Amber: LEAP to prepare force field and initial coordinate input files
I. Concepts
In this note, we discuss how to use LEAP to generate force field (prmtop) and initial coordinate (inpcrd) input files for Amber MD program sander. We will have to convert files to Amber-suited PDB/mol2 and frcmod files. (Note: Leap commands are not case sensitive, like loadamberparams and loadAmberParams are all OK; but object variables are case sensitive, like WAT, wat, Wat are not the same thing.)
TABLE 1. The information contained in different files.
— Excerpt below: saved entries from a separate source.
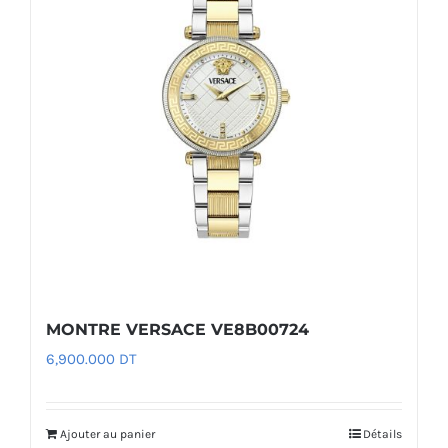
MONTRE VERSACE VE8B00724
6,900.000
DT
Ajouter au panier
Détails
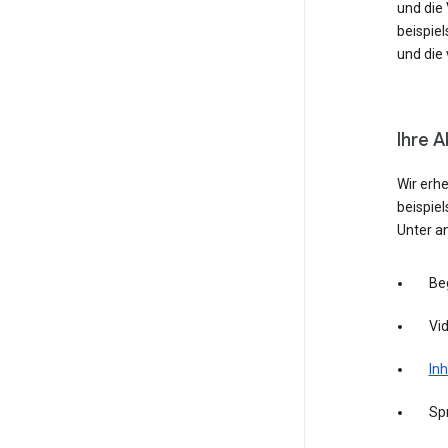
und die
beispie
und die 
Ihre A
Wir erh
beispie
Unter a
Be
Vid
Inh
Sp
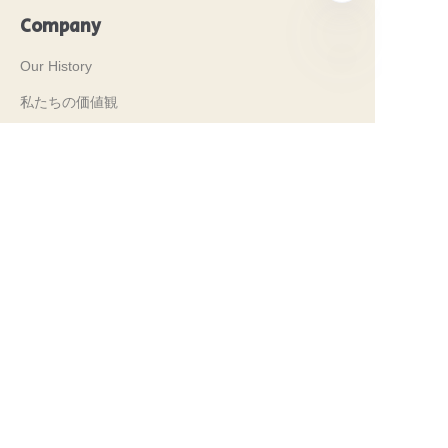
Company
Our History
JP
私たちの価値観
Why Brilliant Tin Box?
Why Custom Tin Packaging?
Terms and Conditions
Customer services
Frequently Asked Questions
Tin Knowledge
Digital Catalogue
Pre-sales and After-sales Services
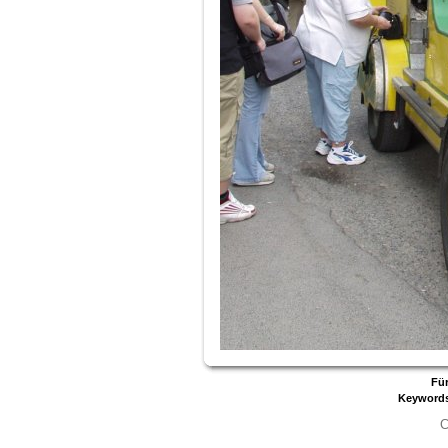
Für
Keyword
C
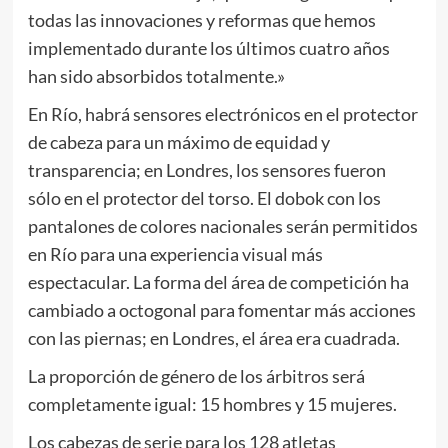
todas las innovaciones y reformas que hemos
implementado durante los últimos cuatro años
han sido absorbidos totalmente.»
En Río, habrá sensores electrónicos en el protector
de cabeza para un máximo de equidad y
transparencia; en Londres, los sensores fueron
sólo en el protector del torso. El dobok con los
pantalones de colores nacionales serán permitidos
en Río para una experiencia visual más
espectacular. La forma del área de competición ha
cambiado a octogonal para fomentar más acciones
con las piernas; en Londres, el área era cuadrada.
La proporción de género de los árbitros será
completamente igual: 15 hombres y 15 mujeres.
Los cabezas de serie para los 128 atletas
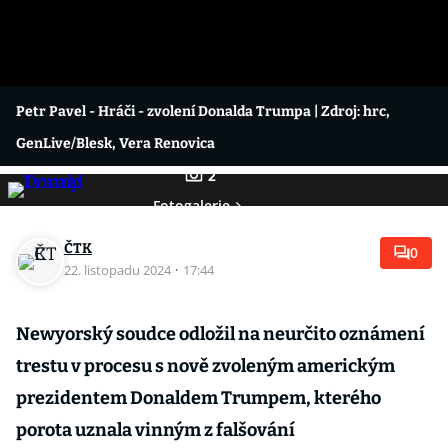
Petr Pavel - Hráči - zvolení Donalda Trumpa
| Zdroj: hrc,
GenLive/Blesk, Vera Renovica
2
Fotogalerie
ČTK
0
22. listopadu 2024
·
17:44
Newyorský soudce odložil na neurčito oznámení
trestu v procesu s nově zvoleným americkým
prezidentem Donaldem Trumpem, kterého
porota uznala vinným z falšování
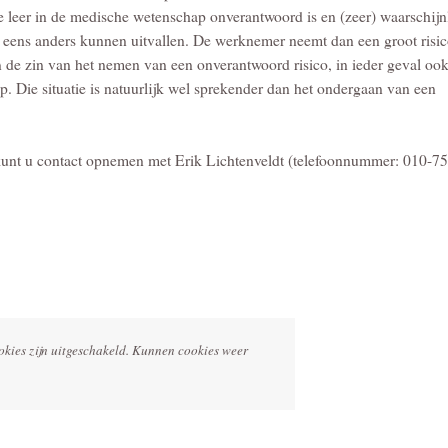
 leer in de medische wetenschap onverantwoord is en (zeer) waarschijnl
el eens anders kunnen uitvallen. De werknemer neemt dan een groot risi
in de zin van het nemen van een onverantwoord risico, in ieder geval oo
p. Die situatie is natuurlijk wel sprekender dan het ondergaan van een
 kunt u contact opnemen met Erik Lichtenveldt (telefoonnummer: 010-
okies zijn uitgeschakeld. Kunnen cookies weer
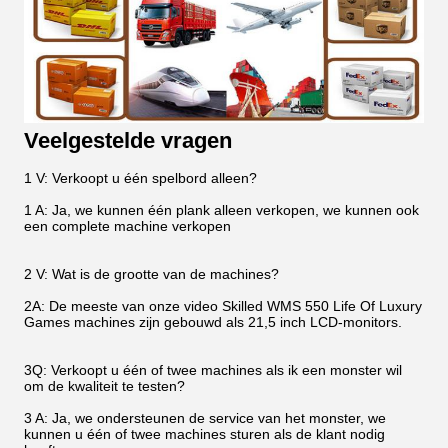
Veelgestelde vragen
1 V: Verkoopt u één spelbord alleen?
1 A: Ja, we kunnen één plank alleen verkopen, we kunnen ook
een complete machine verkopen
2 V: Wat is de grootte van de machines?
2A: De meeste van onze video Skilled WMS 550 Life Of Luxury
Games machines zijn gebouwd als 21,5 inch LCD-monitors.
3Q: Verkoopt u één of twee machines als ik een monster wil
om de kwaliteit te testen?
3 A: Ja, we ondersteunen de service van het monster, we
kunnen u één of twee machines sturen als de klant nodig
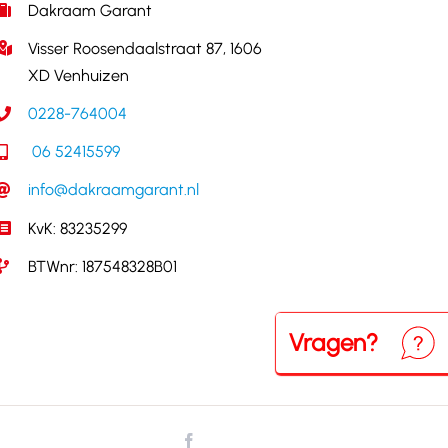
Dakraam Garant
Visser Roosendaalstraat 87, 1606
XD Venhuizen
0228-764004
06 52415599
info@dakraamgarant.nl
KvK: 83235299
BTWnr: 187548328B01
Vragen?
Neem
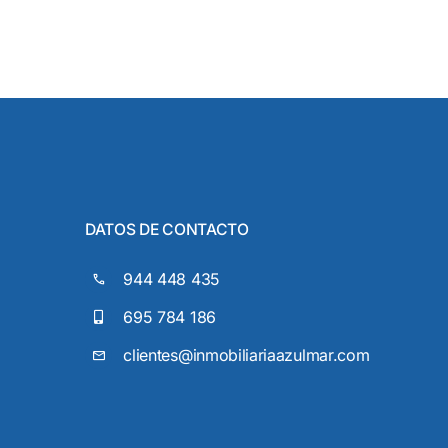
DATOS DE CONTACTO
944 448 435
695 784 186
clientes@inmobiliariaazulmar.com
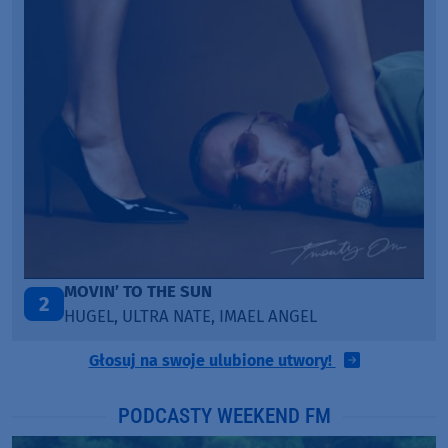
ITEPE ITEDE
3
SANAH
Głosuj na swoje ulubione utwory!
PODCASTY WEEKEND FM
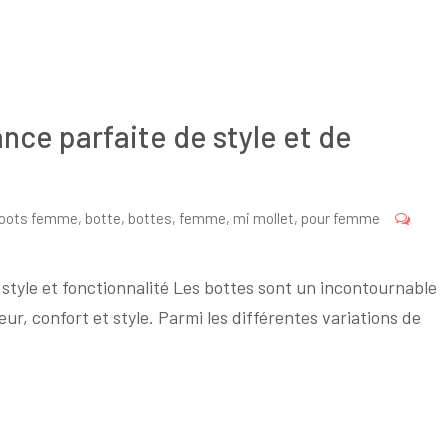
iance parfaite de style et de
oots femme
,
botte
,
bottes
,
femme
,
mi mollet
,
pour femme
e style et fonctionnalité Les bottes sont un incontournable
eur, confort et style. Parmi les différentes variations de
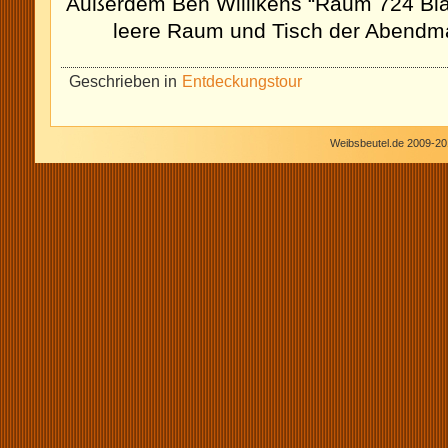
Außerdem Ben Willikens “Raum 724 Bla
leere Raum und Tisch der Abendma
Geschrieben in
Entdeckungstour
Weibsbeutel.de 2009-20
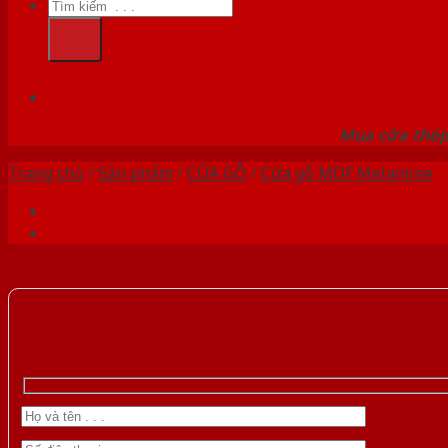
Tìm
kiếm:
HỆ
Mua cửa thép 
Trang chủ
/
Sản phẩm
/
CỬA GỖ
/
Cửa gỗ MDF Melamine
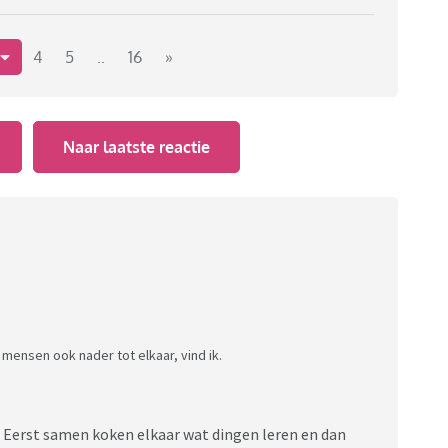
s ook niet bedoelt om andermans mooie ervaringen af te
n andere culturen. Het staat je vrij om daar zelf een
4
5
..
16
»
Naar laatste reactie
mensen ook nader tot elkaar, vind ik.
n. Eerst samen koken elkaar wat dingen leren en dan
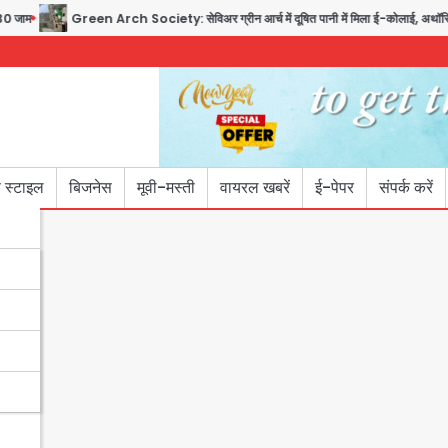
Green Arch Society: सेविअर ग्रीन आर्च में दूषित पानी में मिला ई-कोलाई, अथॉरिटी ने शुरू की
 स्टाइल
बिजनेस
मूवी-मस्ती
वायरल खबरें
ई-पेपर
संपर्क करें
Information | PDB | mol2 | lib/prep | frcmod/dat | prmtop | inpcrd |
---|---|---|---|---|---|---|
Residue/Unit Name | Y | Y | Y | Y | ||
Atom Name | Y | Y | Y | Y | ||
Atom Type | Y | Y | Y | Y | ||
Charges | Y | Y | Y | |||
Connectivity | D | Y | Y | Y | ||
Coordinates | Y | Y | D | Y | ||
Atom Mass | Y | Y | ||||
Bonded param | Y | Y | ||||
Non-bonded param | Y | Y |
Here, Y means yes, and D means will be discarded when converted to force field files.
The general idea of converting files are outlines below.
Standard residue (PDB + lib -> prmtop + inpcrd)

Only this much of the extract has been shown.